Once I was fully vaccinated I went in for lab work for the first time since June of 202, when my doctor begged me to do so before the anticipated surge in cases after the protests of the police murder of George Floyd. There was no surge, mercifully, which has not stopped right-wing bots and trolls from whining in perpetuity about how nobody complains about protests even though they obviously spread the virus.

My doctor had had me send her blood pressure and blood sugar numbers taken at home for a week or so in February, and then told me she would like to increase my metformin dosage. I agreed. This has been more annoying than I anticipated. I need to take metformin with food lest it wreak havoc on my digestion. The extra 500 mg is supposed to be taken with breakfast, while I retain the practice of taking 1000 mg with dinner. Medical directions of this sort always think people eat breakfast at 8 a.m. and dinner at 6 p.m., and they think bedtime is eleven p.m. at the latest. My schedule is nothing like that, and in particular meals tend to be crammed into a smaller percentage of the day than in the idyllic regular dreams of the people who write directions for the ingestion of medications.

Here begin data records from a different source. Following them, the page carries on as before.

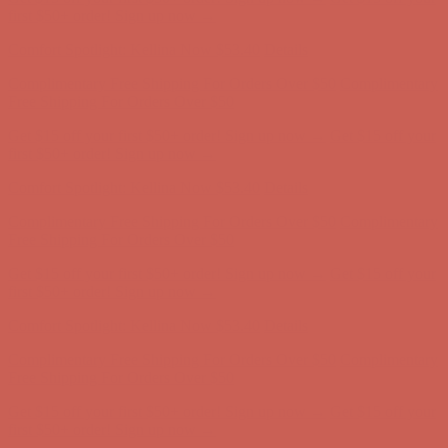
first $50+ order! Sign up now →
Comfort Spotlight: Kellina Now $53.40
Details
Complimentary Free Shipping For Orders Over $50
Complimentary
Free Shipping For Orders Over $50
Get $15 off your first $50+ order! Sign up now →
Get $15 off your
first $50+ order! Sign up now →
Comfort Spotlight: Kellina Now $53.40
Details
Complimentary Free Shipping For Orders Over $50
Complimentary
Free Shipping For Orders Over $50
Get $15 off your first $50+ order! Sign up now →
Get $15 off your
first $50+ order! Sign up now →
Comfort Spotlight: Kellina Now $53.40
Details
Complimentary Free Shipping For Orders Over $50
Complimentary
Free Shipping For Orders Over $50
Get $15 off your first $50+ order! Sign up now →
Get $15 off your
first $50+ order! Sign up now →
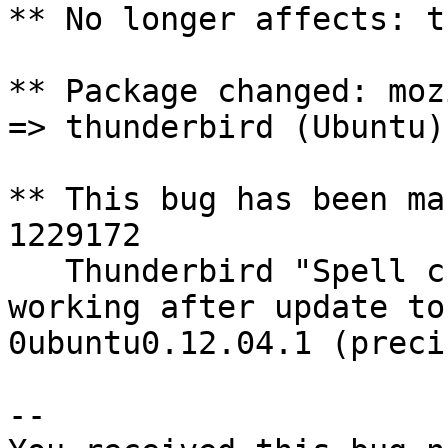
** No longer affects: t
** Package changed: moz
=> thunderbird (Ubuntu)

** This bug has been ma
1229172

   Thunderbird "Spell check as you type" stopped 
working after update to
0ubuntu0.12.04.1 (preci
-- 
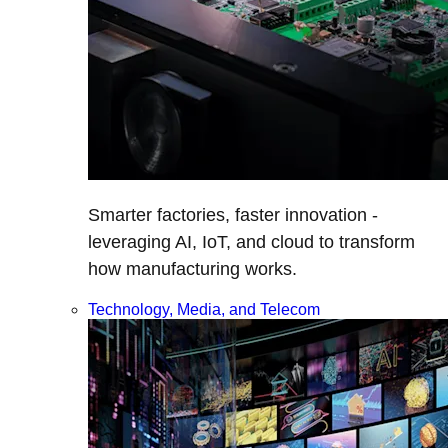
Smarter factories, faster innovation -
leveraging AI, IoT, and cloud to transform
how manufacturing works.
Technology, Media, and Telecom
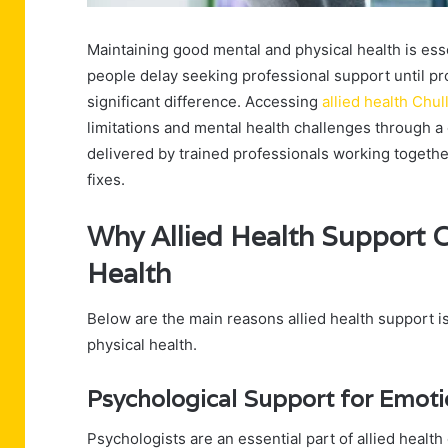
Maintaining good mental and physical health is essent
people delay seeking professional support until 
significant difference. Accessing
allied health Chul
limitations and mental health challenges through 
delivered by trained professionals working togethe
fixes.
Why Allied Health Support 
Health
Below are the main reasons allied health support i
physical health.
Psychological Support for Emoti
Psychologists are an essential part of allied health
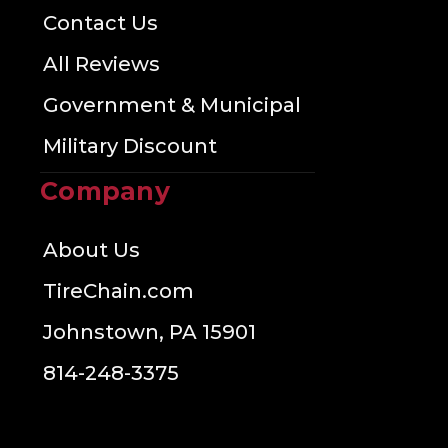
Contact Us
All Reviews
Government & Municipal
Military Discount
Company
About Us
TireChain.com
Johnstown, PA 15901
814-248-3375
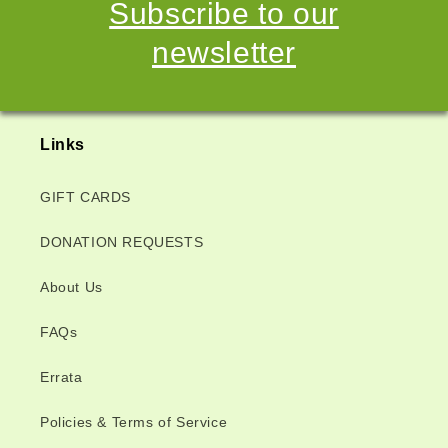
Subscribe to our
newsletter
Links
GIFT CARDS
DONATION REQUESTS
About Us
FAQs
Errata
Policies & Terms of Service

In addition to eating it late, I also don't eat very much breakfast, since I have never since puberty been hungry until several hours after I get up. Now I'm eating twice as much as I want in the morning, which isn't much fun and also involves preparing twice as much. I used to eat a cup of soy yogurt, which was sufficient to cushion the effect of four blood pressure medications, an acid-reflux medication, and a different diabetes medication. Now I have to, horrors, make toast or oatmeal or something. In the morning. Not only am I not hungry when I wake up, my brain also, even when it was working well, did not really come online for an hour or two either. So I'm eating a larger breakfast than I want earlier than I want, which ends up pushing lunch further out. I usually have breakfast around 1 p.m. if I'm lucky, and lunch around five or six. Dinner is very late for a number of reasons having nothing to do with metformin, but it is not late enough to put twelve or usually even ten hours between breakfast and itself. So I'm perpetually flailing about the kitchen at 2 a.m. trying to find something substantial enough that I also actually want to eat in order to take the metformin.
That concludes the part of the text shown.